江淼心里一紧,知道她是做了噩梦。他伸手想帮她擦去额角的汗,刚碰到她的皮肤,柳时禾就猛地睁开了眼睛,眼神里满是惊恐和杀意,不等江淼反应过来,她已经飞快地从枕下摸出短刀,刀尖直指向江淼的胸口!

“别过来!你们这些凶手!”柳时禾的声音带着颤抖,却透着一股决绝,显然还没从噩梦中清醒,把江淼当成了害她家人的仇人。

江淼吓得浑身僵住,心脏“砰砰”直跳,盯着近在咫尺的刀尖,连呼吸都不敢太用力。他能看到柳时禾眼底的血丝,还有那深入骨髓的恐惧和恨意,知道她此刻情绪极不稳定,绝对不能刺激她。

他缓缓举起双手,语气放得极轻,尽量让自己的声音听起来温和又有安抚力:“时禾,你醒醒!是我,江淼!你做噩梦了,别怕,我不是坏人,没人会伤害你!”

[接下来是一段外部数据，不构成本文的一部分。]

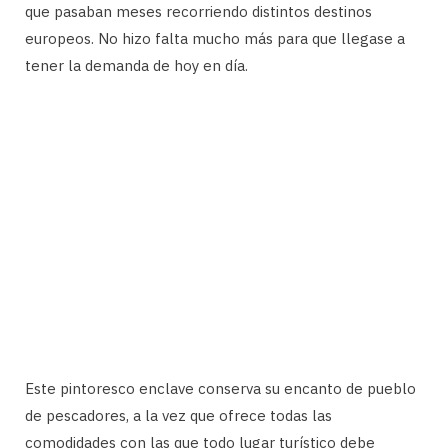
que pasaban meses recorriendo distintos destinos
europeos. No hizo falta mucho más para que llegase a
tener la demanda de hoy en día.
Este pintoresco enclave conserva su encanto de pueblo
de pescadores, a la vez que ofrece todas las
comodidades con las que todo lugar turístico debe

柳时禾握着刀的手微微发抖,眼神里的杀意渐渐褪去几分,却依旧满是警惕,死死盯着江淼:“江淼?你……你怎么会在这里?”

“我一直守着你啊,”江淼慢慢放缓呼吸,声音依旧轻柔,“你刚才做了噩梦,喊得很厉害,我想叫醒你。时禾,把刀放下好不好?你看,我没有恶意,我不会伤害你的。”

他一边说,一边慢慢往后退了一点,拉开与刀尖的距离,眼神里满是担忧,没有半分责怪。

柳时禾看着江淼真诚的眼神,又看了看周围熟悉的床幔和房间,终于彻底清醒过来——她刚才确实是做了噩梦,梦到了父亲被凶手杀害的场景,才会一时失控,把江淼当成了仇人。

她握着刀的手猛地一松,短刀“哐当”一声掉在地上,她看着江淼,眼里的恐惧渐渐被愧疚取代,声音也低了下去:“对……对不起,我刚才……我不是故意的……”

江淼见她放下了刀,心里瞬间松了口气,连忙走过去,捡起地上的短刀,轻轻放在床头的暗格里,又走回她身边坐下,语气依旧温和:“没事,我知道你是做了噩梦,不怪你。是不是梦到不好的事情了?”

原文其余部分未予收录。